The review covers the period 2016 to 2020, during which the cabinet started a special programme to combat human trafficking and put millions of euros into tracking down people who were being forced into work.
The number of reports of criminal exploitation have gone up considerably, reaching 160 in 2020. But fewer cases are being investigated. In 2016, 25% of the reports resulted in an investigation, in 2019 just 4%. Last year, 10% of the reports were looked into.
‘Perpetrators go unpunished and victims are not given help,’ Ewout Irrgang, a member of the audit office, told RTL Nieuws.
‘We are extremely limited by the legislation,’ a spokesman for the inspectorate told broadcaster NOS. ‘The definition of labour exploitation must be taken wider. Now it only counts if, say, someone’s passport has been taken off them or if they are not allowed to leave a given area. But paying them €5 an hour does not count.’
Inspectors have also tried to tackle problems using administrative law, and upped the number of inspectors from four to 10, RTL Nieuws said. This resulted in more cases being identified but not more fines.

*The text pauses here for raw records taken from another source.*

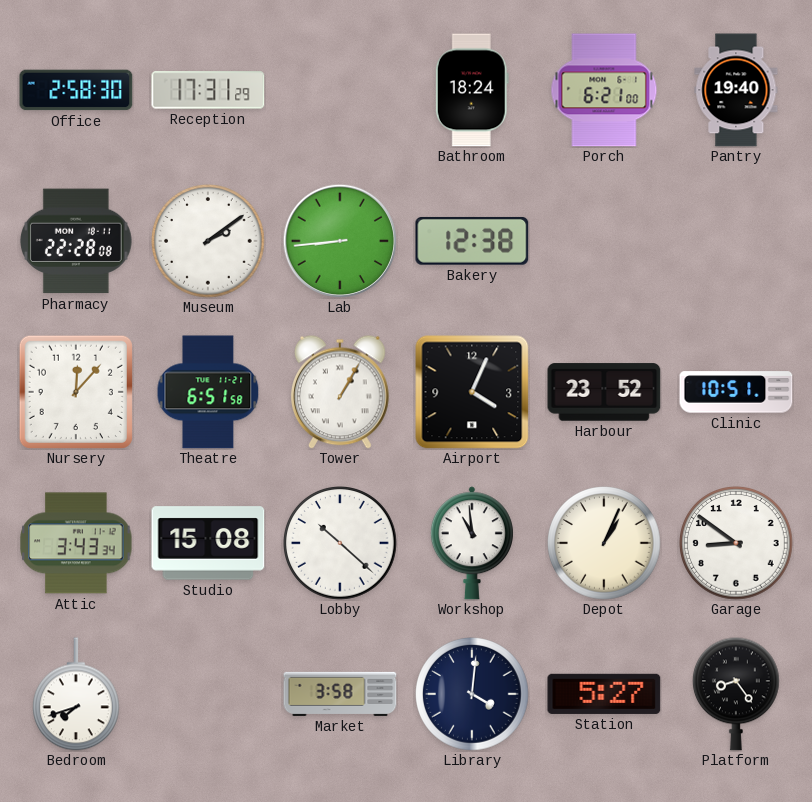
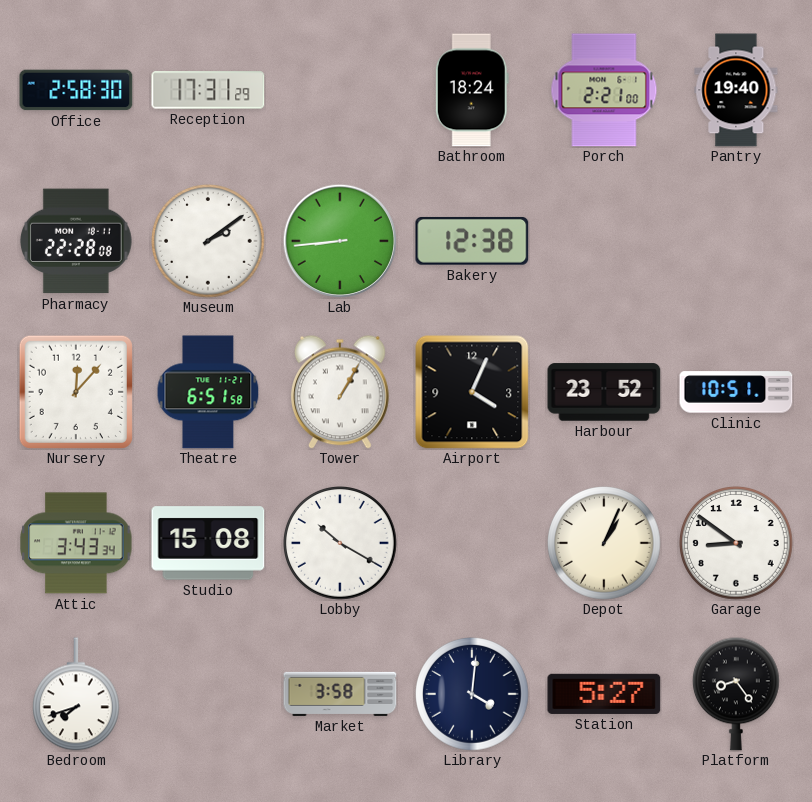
Porch: 6:21 -> 2:21
Lobby: 10:22 -> 10:20
Workshop: 10:59 -> none
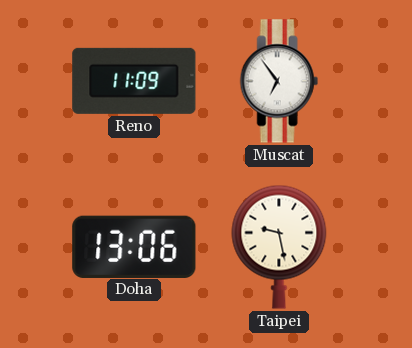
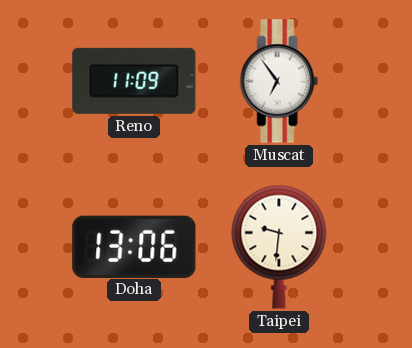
Taipei: 9:28 -> 9:31
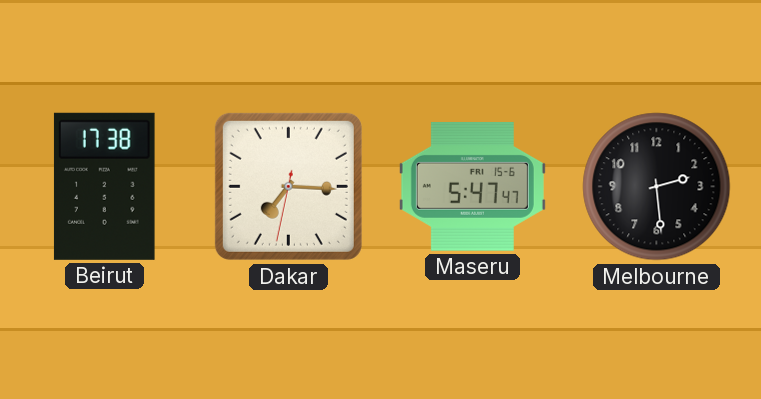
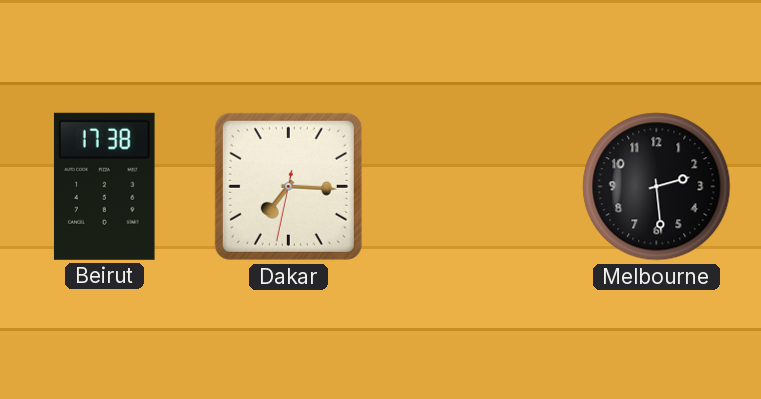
Maseru: 5:47 -> none
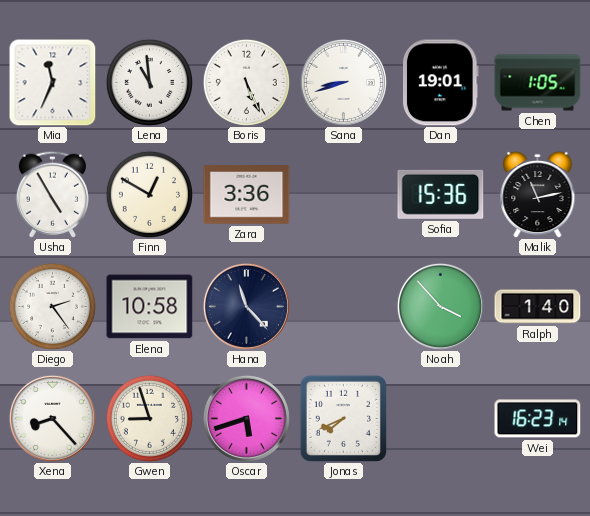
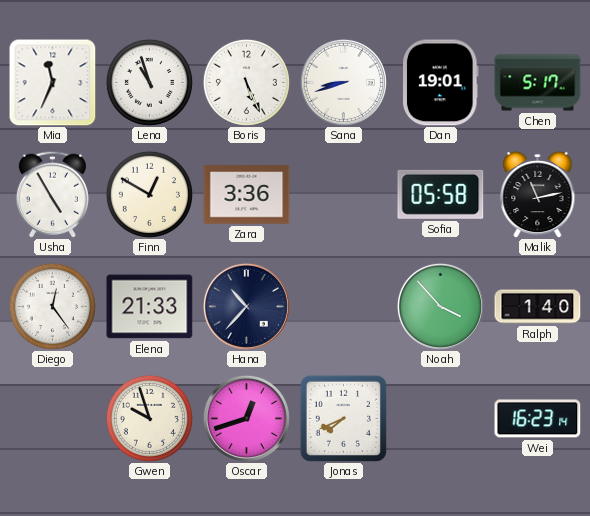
Lena: 10:59 -> 10:57
Chen: 1:05 -> 5:17
Sofia: 15:36 -> 05:58
Diego: 2:24 -> 12:24
Elena: 10:58 -> 21:33
Hana: 11:23 -> 10:37
Xena: 8:23 -> none
Gwen: 8:57 -> 9:57
Oscar: 5:42 -> 12:42
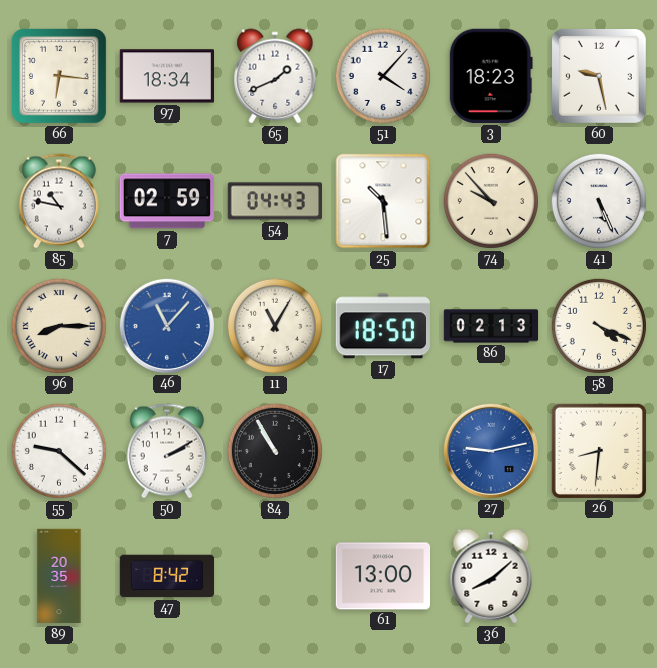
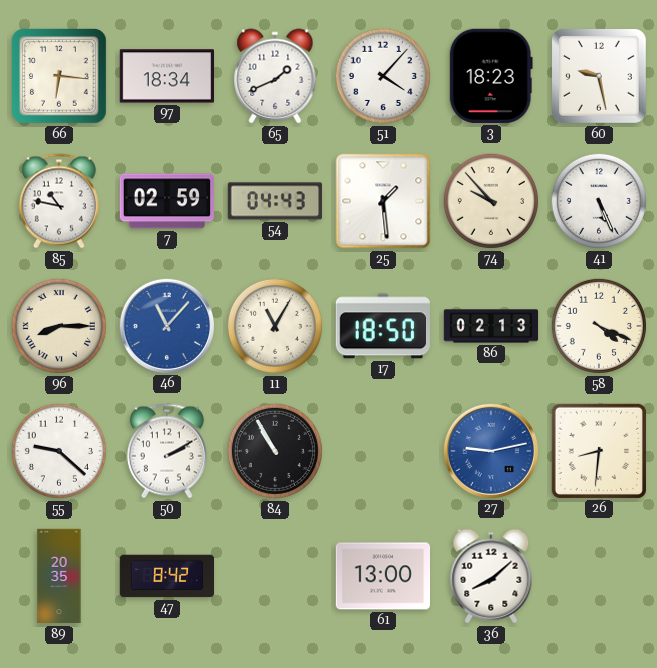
25: 10:29 -> 1:29
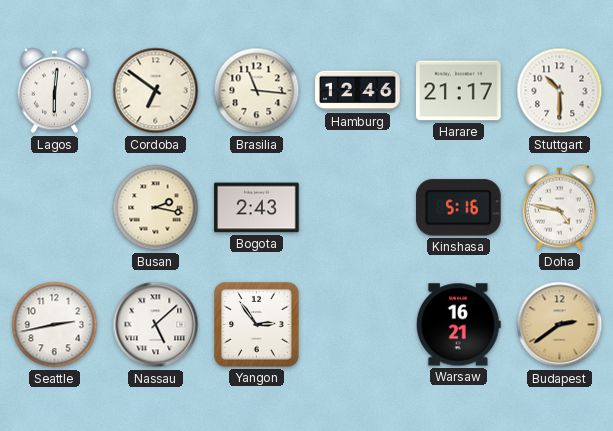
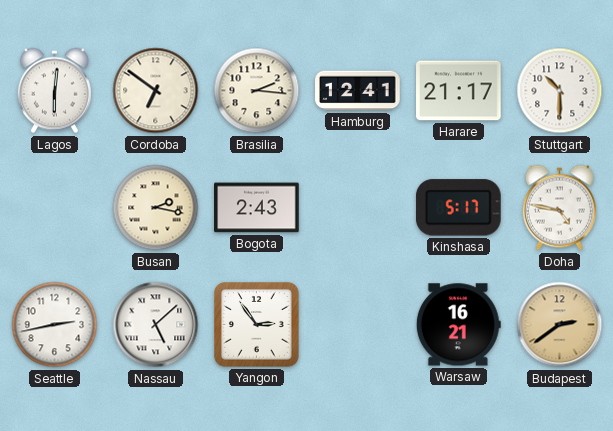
Brasilia: 11:16 -> 2:16
Hamburg: 12:46 -> 12:41
Kinshasa: 5:16 -> 5:17
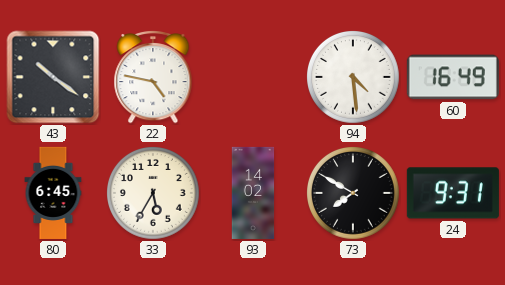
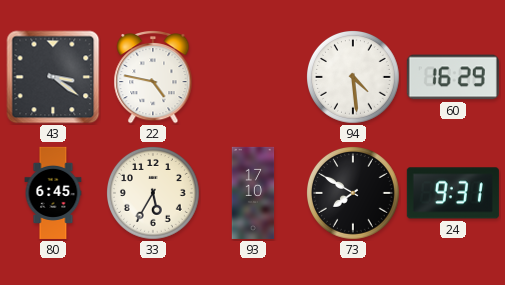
43: 10:21 -> 3:21
60: 16:49 -> 16:29
93: 14:02 -> 17:10
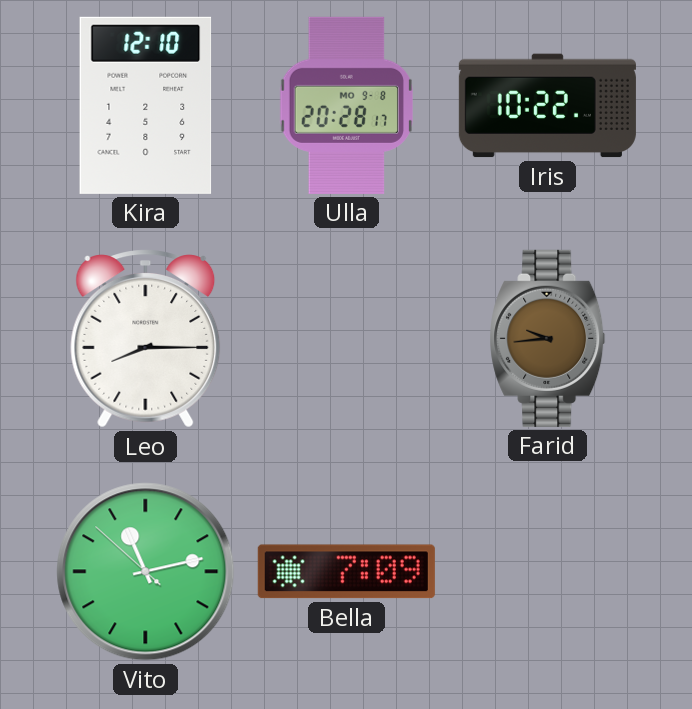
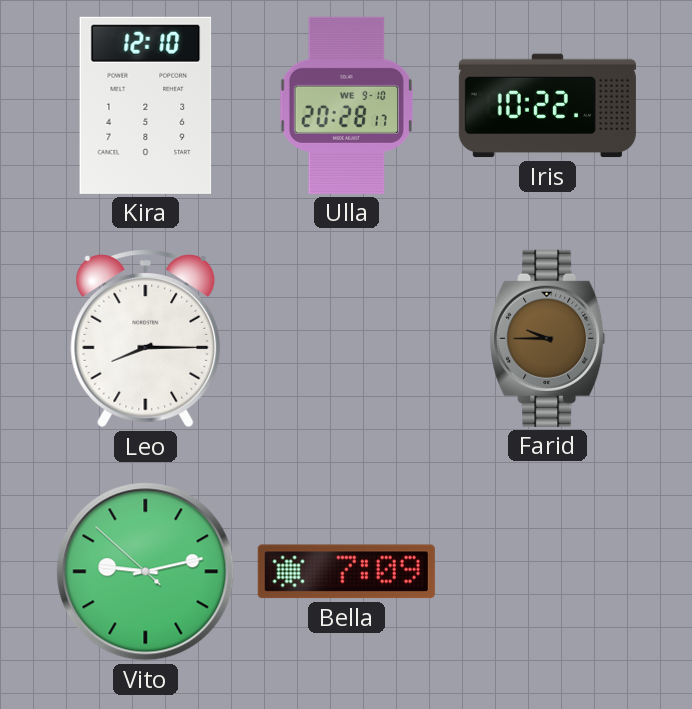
Ulla date: MO 9-8 -> WE 9-10
Farid: 9:44 -> 9:45
Vito: 11:12 -> 9:12
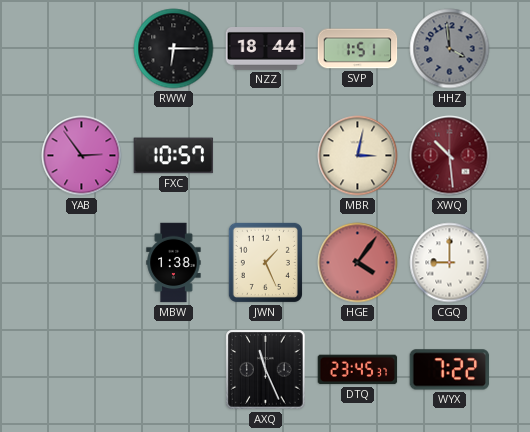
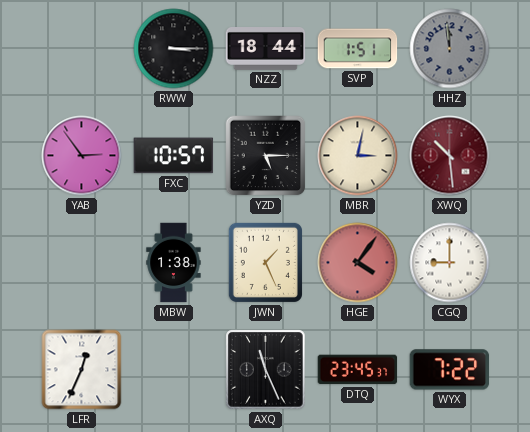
RWW: 6:15 -> 3:15
HHZ: 3:59 -> 11:59
YZD: none -> 5:15
LFR: none -> 12:34
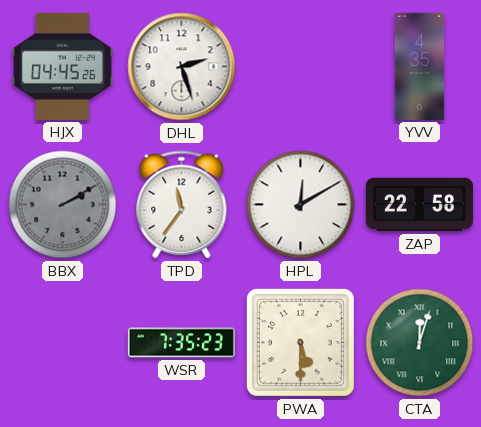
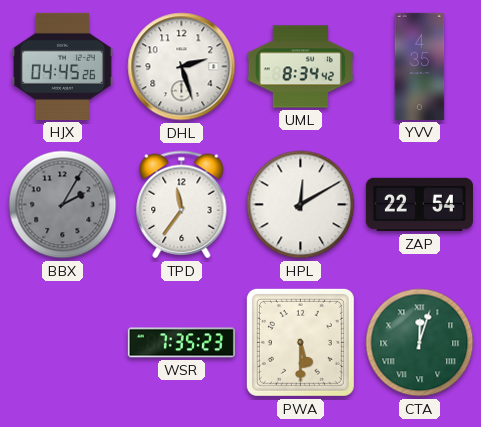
UML: none -> 8:34
BBX: 2:10 -> 2:05
ZAP: 22:58 -> 22:54
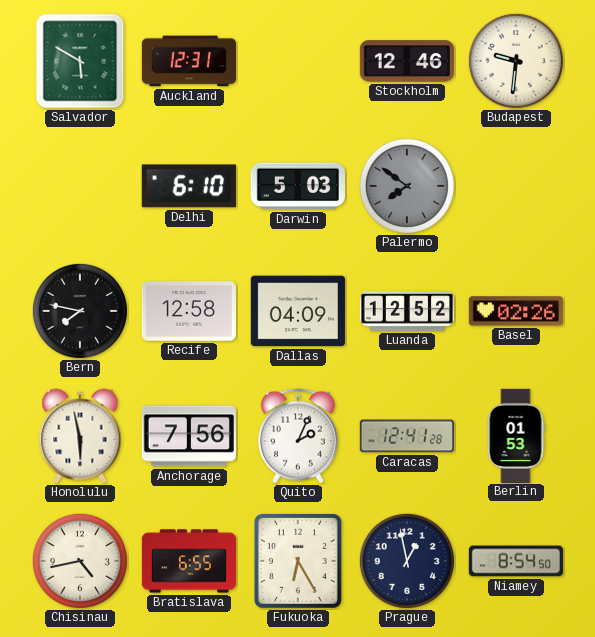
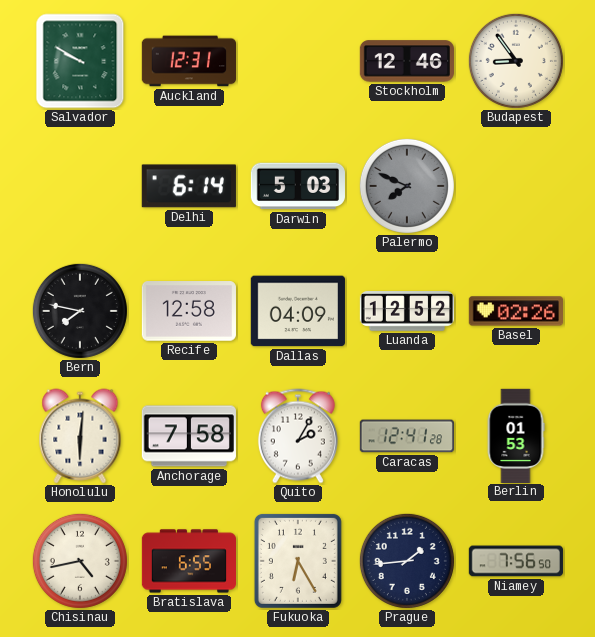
Salvador: 5:50 -> 9:50
Budapest: 9:31 -> 8:54
Delhi: 6:10 -> 6:14
Palermo: 7:51 -> 7:49
Honolulu: 5:58 -> 6:01
Anchorage: 7:56 -> 7:58
Quito: 2:04 -> 2:05
Prague: 12:58 -> 1:44
Niamey: 8:54 -> 7:56
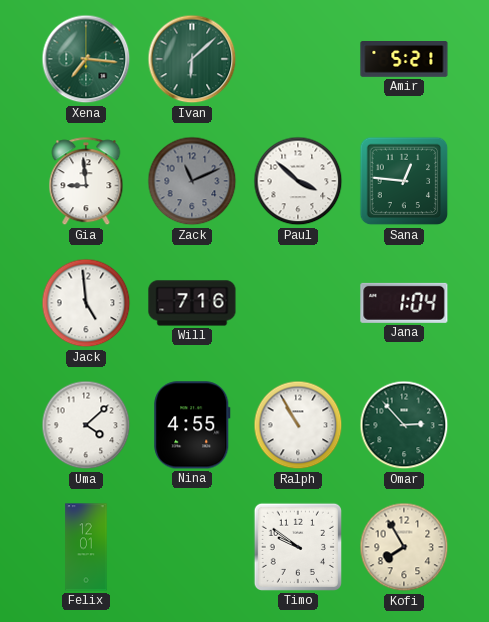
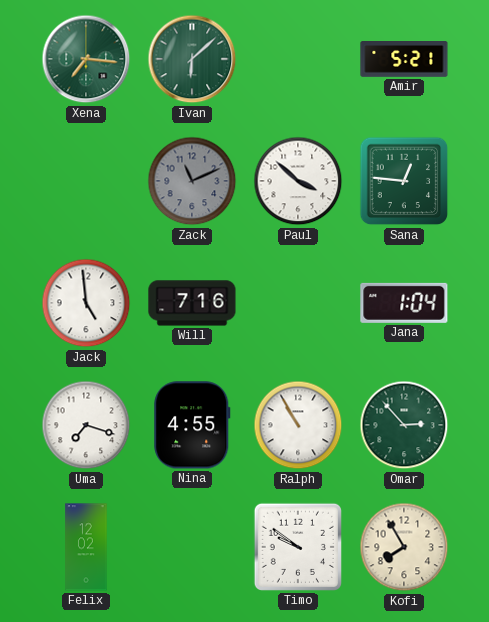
Gia: 8:59 -> none
Uma: 4:08 -> 7:18
Felix: 12:01 -> 12:02
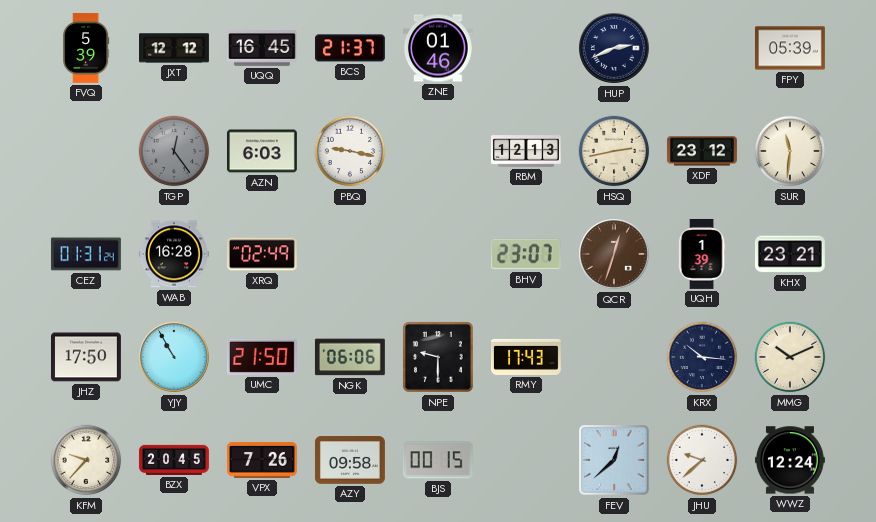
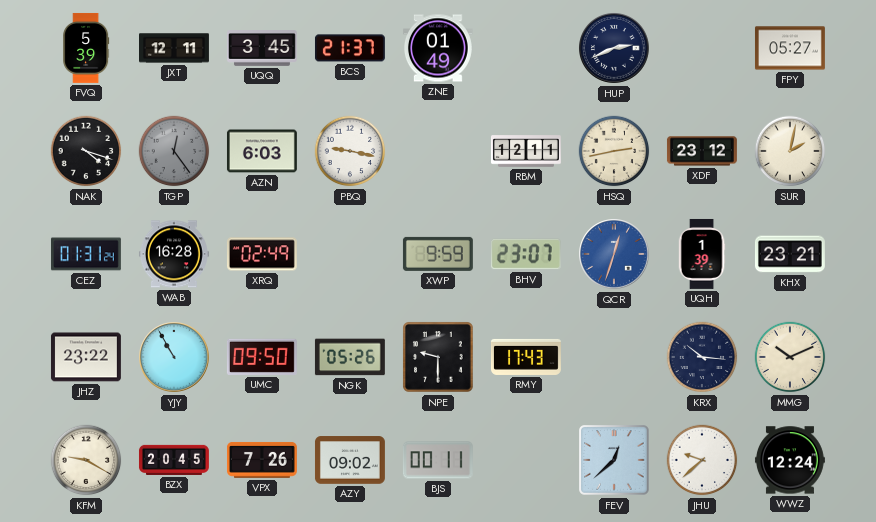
JXT: 12:12 -> 12:11
UQQ: 16:45 -> 3:45
ZNE: 01:46 -> 01:49
FPY: 05:39 -> 05:27
NAK: none -> 4:18
RBM: 12:13 -> 12:11
SUR: 11:31 -> 2:02
XWP: none -> 9:59
QCR dial: brown -> blue
JHZ: 17:50 -> 23:22
UMC: 21:50 -> 09:50
NGK: 06:06 -> 05:26
KFM: 9:37 -> 9:20
AZY: 09:58 -> 09:02
BJS: 00:15 -> 00:11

‘If you fine a [jobs agency] they go bankrupt on the Monday and set up a new company on the Wednesday,’ a spokesman for the inspectorate said. ‘Administrative law is not as much of a deterrent as criminal law.’
MPs have also called for a change in the legislation and on Tuesday voted in favour of a motion to look into widening the definition of labour exploitation. The social affairs ministry has indicated this is an option but that it will be up to the next cabinet to do so.
Edwin Atema, from the FNV trade union federation, told RTL that he has seen lorry drivers crying because they are so desperate. Many workers, he said, do not dare to complain about their situation.
Earlier this month, nine Filipino lorry drivers who were forced to drive for more hours than legally permitted, and paid less than official rates, were told by the public prosecution office they could not take their employer to court for exploiting them because of a lack of evidence.